GCU’s Delta Mu Delta chapter named No. 1 in U.S.
By Rick Vacek
GCU News Bureau
It started innocently enough. Dr. Moronke Oke occupied the office next to Dr. Kevin McClean at Grand Canyon University, and he needed a little help with this venture called Delta Mu Delta.
“I think I volunteered her,” McClean said, laughing. “She’s a real academic. She’s a very thoughtful person. She’s smart. She was active with me in other activities. It was a natural thing for her to join up with Delta Mu Delta as well.”
Not that she minded being “volunteered.”
“I really was blessed that my office was next to Dr. McClean’s, and we developed a fantastic relationship,” she said. “He was and still is my mentor.”
She has made her mentor fantastically proud. Since McClean retired in 2016, Oke and her team have more than doubled the membership of the Eta Chi chapter in the international business honors society – and now they have earned their biggest honor yet.
After being named to the top 10 out of the 350 chapters in the United States for the last two years, GCU is the 16th winner of the Anthony J. Jablonsky Outstanding Chapter of the Year Award. According to the Delta Mu Delta website, it is “presented to the chapter that not only exceeds Society standards but has developed outstanding programs to provide additional service to members and creative ways to further chapter growth, development and visibility.”
It is a testament to the job that has been done by Oke and the other Colangelo College of Business (CCOB) faculty members who have assisted her – Dr. Donna DeMilia for one year, Tracey Lauterborn for three years and Dr. Helen Hammond for the last year.
But Oke said it’s also a testament to the students who have gotten involved:
“The student leaders in the last three years have knocked it out of the ballpark. Each year I keep wondering how I’m going to replace the people who are graduating, and then the next set of leaders come up and they are just fantastic. So we’ve been blessed.”
The chapter was formed in 1995, and McClean started at GCU in the fall of 2002 and was named the Eta Chi advisor the following spring. Students with at least 24 GCU credits who rank in the top 20% of their class are eligible for Delta Mu Delta, and back then it wasn’t difficult to identify the candidates.
“When I first started we had a very high acceptance rate, but that’s because it was so small,” McClean said. “You’d have 10 students, all of whom were on campus, and I’d walk around and say, ‘You’re going to join.’
As GCU grew its online educational program, Eta Chi started inviting online students. McClean also helped grow the program in another way – he invited campus leaders such as President Brian Mueller, CCOB namesake Jerry Colangelo, CCOB Dean Dr. Randy Gibb and GCU Provost Dr. Hank Radda – to be honorary members.
“The strength of our honorary members comes from Dr. McClean’s visionary leadership,” Oke said. “He set the standard for the types of people who deserve to get this honorary membership.

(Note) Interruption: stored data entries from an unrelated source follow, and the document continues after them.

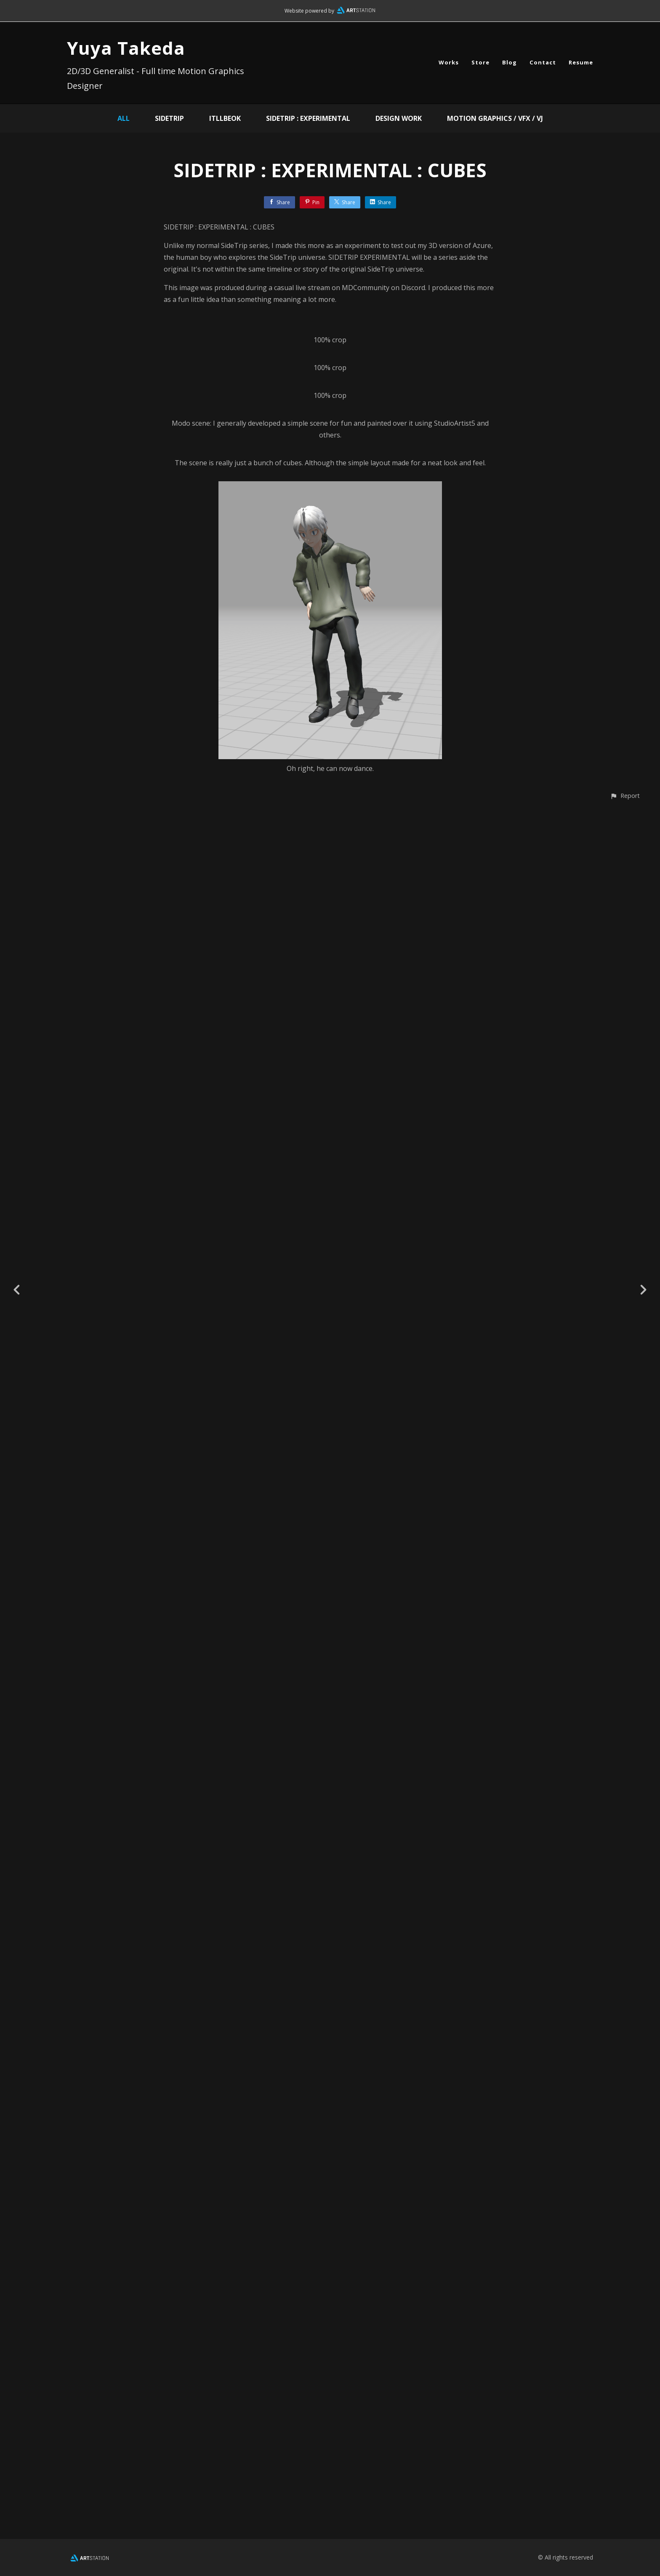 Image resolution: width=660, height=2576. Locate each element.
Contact (543, 62)
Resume (581, 62)
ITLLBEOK (225, 118)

“We’re always looking for more ways to get them involved and have them bless us with their wisdom so that students can hear from someone who is an industry giant. I know that most of them want to give back.”
Put it all together, and students have recognized the benefits. Eta Chi has added 1,119 members in the last four years, bringing its total to 2,231. Of the $20,750 in scholarship money that GCU students have received from Delta Mu Delta, $12,000 has been awarded since 2016.
But it’s not just an honorarium any longer. Eta Chi has become an important networking outlet for students, one of the four areas that determine the Jablonsky award winner.
The other areas are scholastic achievement, community involvement and the recognition of what an honor Delta Mu Delta membership is, reflected in the GCU Today coverage it has received.
Significantly, three outside judges – not the Delta Mu Delta leadership or any faculty advisors – choose the best chapter, but Eta Chi’s reputation was clear last month when members of the board of directors attended GCU’s virtual induction ceremony. Soon after, Oke learned of the best-chapter award at another Zoom meeting, this one for the top 10 chapters.
“The national organization has always liked Grand Canyon,” said McClean, who still is involved with GCU as a dissertation chair for the College of Doctoral Studies. “We’ve had a number of scholarship winners. We had the No. 1 academic student nationally several times. They knew we were up-and-comers, but Ronke and her team have taken it to a whole new level.”
McClean called Gibb “an enthusiastic supporter,” and Gibb is likewise thrilled to see how Eta Chi has evolved.
“We strive to be a world-class organization and hold ourselves to Mr. Colangelo’s gold standard,” Gibb said. “Dr. Oke’s leadership of DMD certainly is at that level – so proud of her and the team. I’m very proud of our students as well since any college activity is only as successful as the student level of involvement.
“And the best part is how our adult learners, our online students, have embraced this honors society. It is not just a ground campus organization, it is national with GCU alumni from all over.”
And to think it all started because Oke just happened to be McClean’s office neighbor.
“He must have volunteered me to take over,” she said, “but I had a great boss to learn from and he still remains accessible today.”